The pilot told American Greatness that the mandate did not sit well with him or his colleagues.
“This is a collection of very conservative white collar professionals that are very successful, and have done well,” he said. “You mandate a vaccine on them—and these aren’t necessarily people that are going to comply,” he explained, adding “to some extent they’re going to resist.”
He said that over the holiday weekend, Southwest probably saw a 20 percent increase in flights, and relied on the goodwill of pilots to fly those extra trips.
The way Southwest schedules these flights these days, he said, is they rely on a significant number of pilots to pick up an extra trip for time and a half overtime pay. That time and a half pay is usually enough of a enticement to draw the needed number of pilots to fly those trips, he said.
After the vaccine mandate, however, Southwest shouldn’t have expected any pilots to sign up for those extra flights, he said.
The same was true for the pilots who called in sick.
“Let’s say I was supposed to work this past weekend after this vaccine mandate, and you know what, I’m going to lose my sick days in a month or 45 days, so I might as well just use them now and stay at home and help potty-train my two year old, you know what I mean?” the pilot said. “These are my sick days, and I own them, they’re mine.”
He continued: “So you have some people calling in sick, and then you have this extra 20 percent of flights that they’re relying on people to come out there and cover,” the pilot explained. “And people like me are saying, a week ago, you mandated me to do something I’m not comfortable doing—so these are the dominos beginning to fall.
Southwest runs that tight schedule, and then they try to get people to do overtime, and they’re relying on the goodwill of their staff to do that, and it’s not going to happen right now. There’s no good will right now at that company,” he said.
The pilot told American Greatness that Southwest really relies on the goodwill of its employees.
“Historically, it is a family.
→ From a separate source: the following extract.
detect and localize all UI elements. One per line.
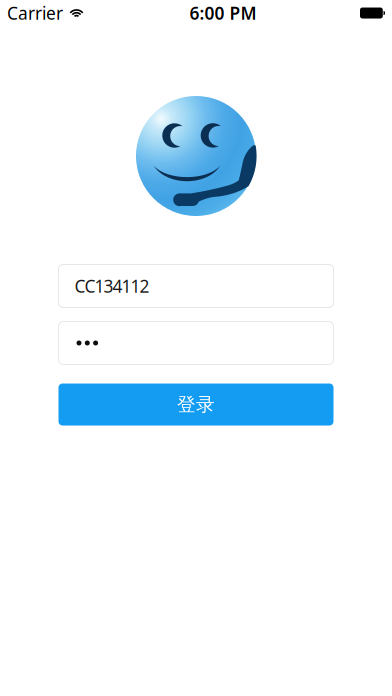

It’s people that care about each other, and people that will go out of their way to give the shirt off their back to you,” he said, adding that management in one week had completely demolished all of that goodwill.
He stressed that there was no “organized sickout,” or even unofficial talk amongst themselves about calling in sick.
“Nothing like that is going on,” he insisted.
However, the pilot went on to note, everyone knew that it was going to be a busy weekend and the airline would be relying on everyone working together “like we were all one happy family.”
“I knew what the consequences of what me doing that would do,” he said. I knew it would make a tight weekend even tighter, but did I know that there would be maybe a hundred other people doing it? No. I did not know that.
He defended his action, saying, “all I was doing was using my sick days before I get terminated.”
According to conservative director Robby Starbuck, a Republican candidate for US Congress in Tennessee, employees from several other airlines have been messaging him to say that they have been “emboldened” by the actions of the Southwest employees over the weekend.
I’m getting DM’s on all my social media accounts right now from employees at nearly every major airline. They’re all emboldened by the Southwest situation. Expect this to get a lot more serious for airlines very quickly. Lions are awake and people are recognizing their power.